Beginnen wir doch diese Geschichte mit einem Gruß aus dem vorigen Jahrhundert: 1984 singen Stefan Waggershausen und Alice den Gassenhauer „So nah am Feuer“. Alice heißt auch die Hauptprotagonistin der zehnteiligen Serie, 16 Jahre, 1986 irgendwo in einer norditalienischen Kleinstadt. Und sie wird in dieser Serie nah ans Feuer herankommen, verdammt nah sogar. Aber was soll man machen, wenn das Leben kurzerhand eine Vollbremsung hinlegt und man Vollgas Richtung anderes Leben fährt – mit einer Leiche im Kofferraum, aber dazu kommen wir noch. Alice, sie hat in ihrem kurzen Leben schon mehrfach die Richtung gewechselt: von der scheinbar heilen Familie, zur heilen Familie, zur kriminellen Familie.
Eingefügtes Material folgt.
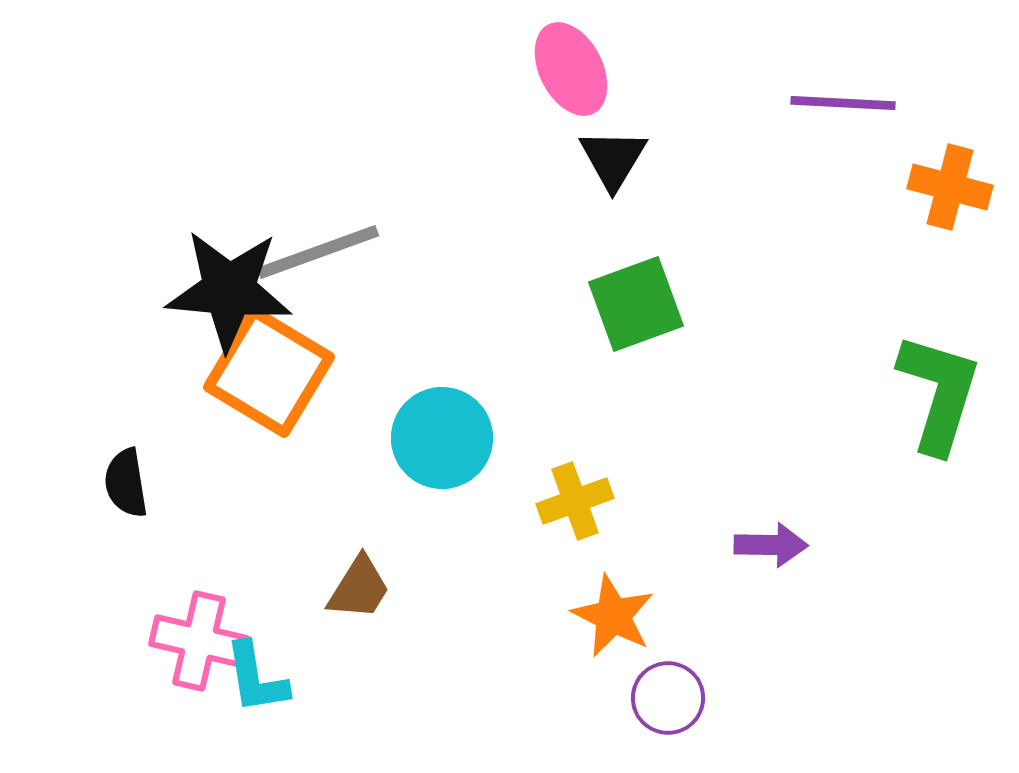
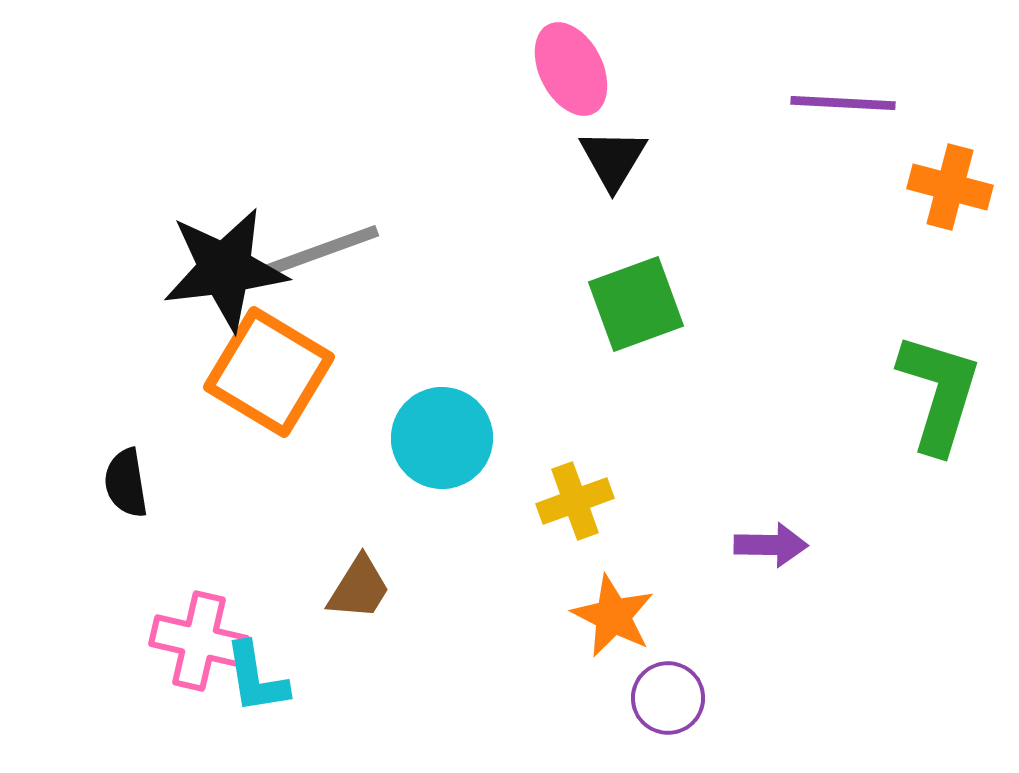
black star: moved 4 px left, 21 px up; rotated 12 degrees counterclockwise
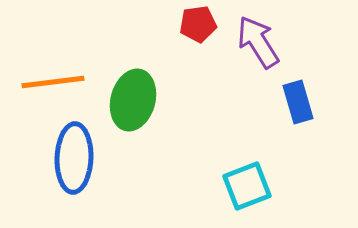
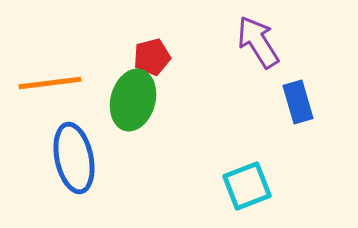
red pentagon: moved 46 px left, 33 px down; rotated 6 degrees counterclockwise
orange line: moved 3 px left, 1 px down
blue ellipse: rotated 14 degrees counterclockwise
Ihr Vater wird erschossen, als sie noch klein ist. Dass er überlebt, aber ihre Mutter die Erzählung umschreibt, wird sie erst später erfahren. Denn ihr geliebter Vater stammt aus einer Mailänder Familie, die eine Art Außenstelle der ’Ndrangheta ist.

Und wie es der Teufel so will, erfährt Alice, dass ihr Vater doch ziemlich quicklebendig, aber im Gefängnis ist. Sie fährt kurzerhand nach Mailand, wird wieder in den Schoß der schrullig-hochkriminellen Familie aufgenommen und lernt ihre Großmutter Lina kennen. Der Kopf der Sippe und alles andere als zimperlich: „Und wenn sich mir irgendeine Ratte in den Weg stellt, dann werde ich sie in Säure auflösen.“ Dass Nonna Lina auch Heroin-Oma genannt wird, erfährt Alice erst, als sie ihrem Vater ein Versprechen gibt: die Leiche eines anderen Mafioso zu entsorgen. Und von da an gibt es kein Zurück mehr.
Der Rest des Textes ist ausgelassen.